Al Qaida-linked terrorists in Mali claimed responsibility on Tuesday for an attack on a military base that killed at least 11 soldiers, saying it was revenge for the massacre of some 160 Fulani civilians last month, the SITE Intelligence Group said.
Sunday's assault on a base in west-central Mali was the latest in a series of deadly raids by heavily armed jihadists, who have stepped up their attacks in central Mali and neighboring Burkina Faso and Niger in recent months.
The militants have tapped into festering tensions between semi-nomadic Fulani herders and farming communities across West Africa's semi-arid Sahel region to try to win support among the Fulani, who often feel politically and socially marginalized.
Suspected militiamen from the Dogon ethnic group killed about 160 Fulani in the village of Ogossagou on March 23 in Mali's worst ethnic bloodletting in living memory.
In a statement, Jama'at Nusrat al-Islam wal-Muslimin (JNIM), the leading Islamist group in Mali, said its attack was "in commitment to its past vow to avenge and exact retribution for the martyrs from the Ogossagou massacre," according to U.S.-based SITE, which monitors jihadist websites.

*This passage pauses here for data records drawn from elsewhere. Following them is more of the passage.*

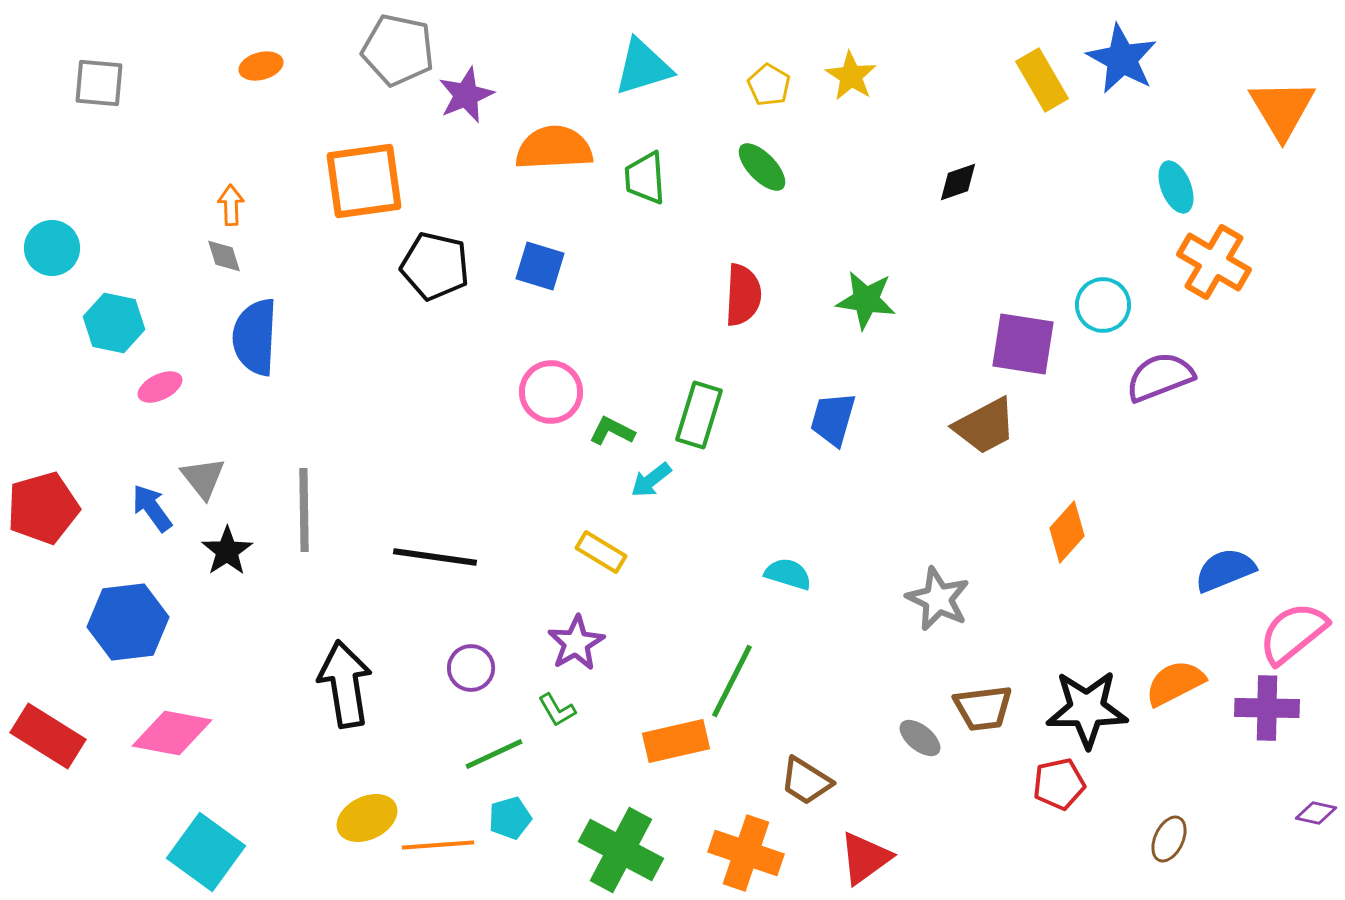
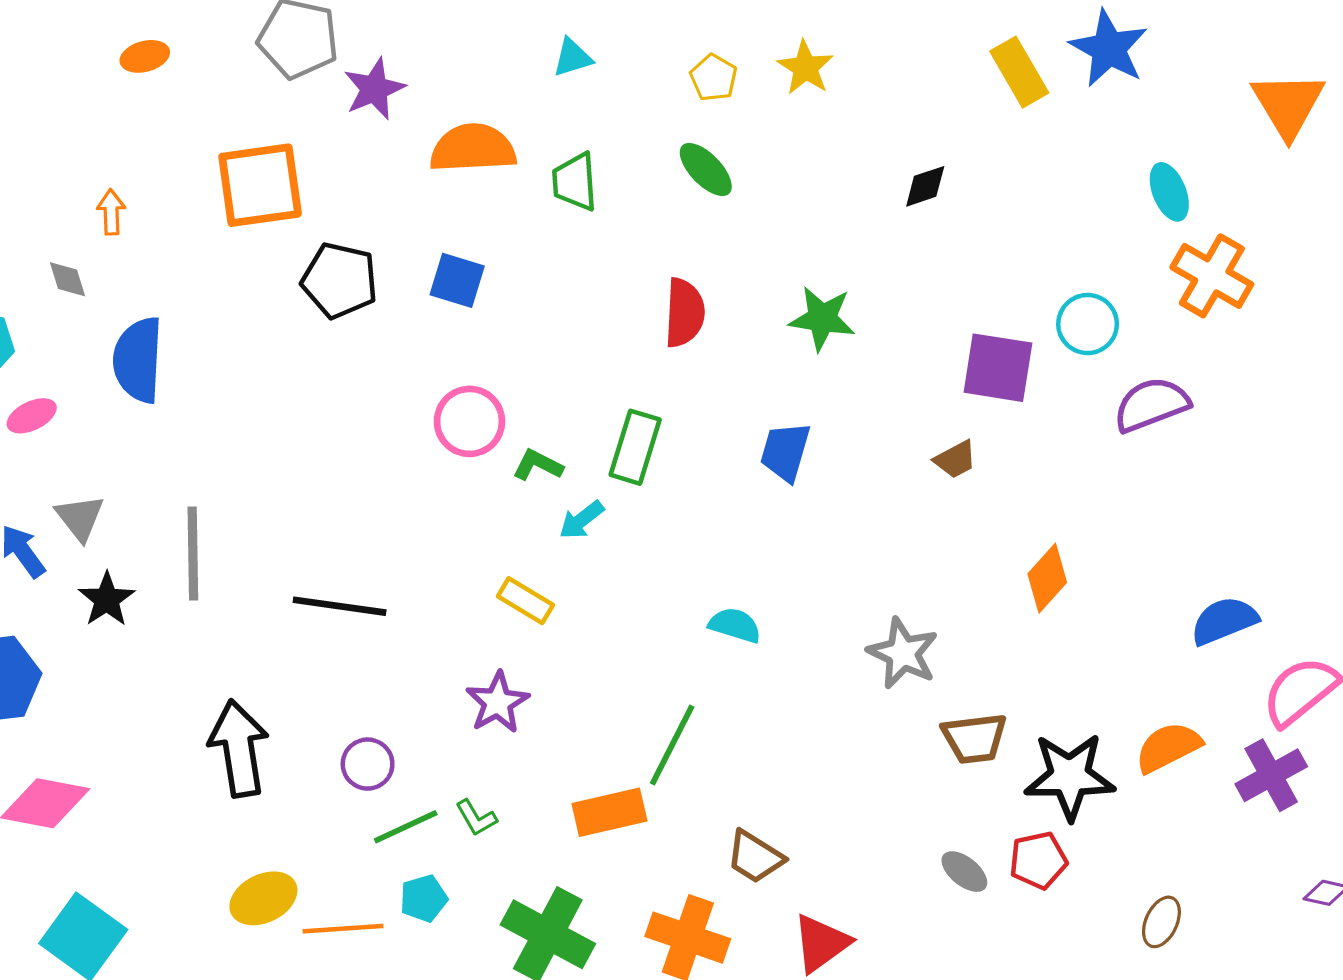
cyan triangle: (643, 67) -> (572, 58), size x0.6
gray diamond: (224, 256) -> (68, 279), moved
brown trapezoid: (985, 426) -> (955, 459), size x0.6
purple circle: (471, 668) -> (368, 764), moved
brown trapezoid: (983, 708) -> (974, 738), moved
purple cross: (1267, 708) -> (1271, 775), turned -30
green L-shape: (557, 710) -> (476, 818), moved
gray ellipse: (920, 738) -> (964, 872), moved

Previous Islamist attacks have led to reprisals by ethnic militia against Fulani civilians, feeding a cycle of violence that regional forces, U.N. peacekeepers and thousands of French troops deployed to the zone have proved unable to break.

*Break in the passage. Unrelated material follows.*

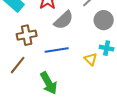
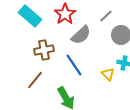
blue line: (57, 50) -> (74, 65), turned 65

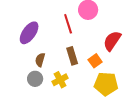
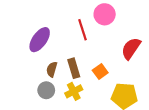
brown rectangle: (72, 56) -> (74, 68), moved
orange square: (95, 61) -> (100, 72), moved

JNIM said it had killed at least 16 soldiers and taken two hostage, while four of its own fighters died in combat. Mali's Defense Ministry said on Saturday that 11 soldiers had been killed.
Mali President Ibrahim Boubacar Keita appointed a new prime minister on Monday, days after the government resigned following pressure to respond to the Ogossagou massacre and other violence.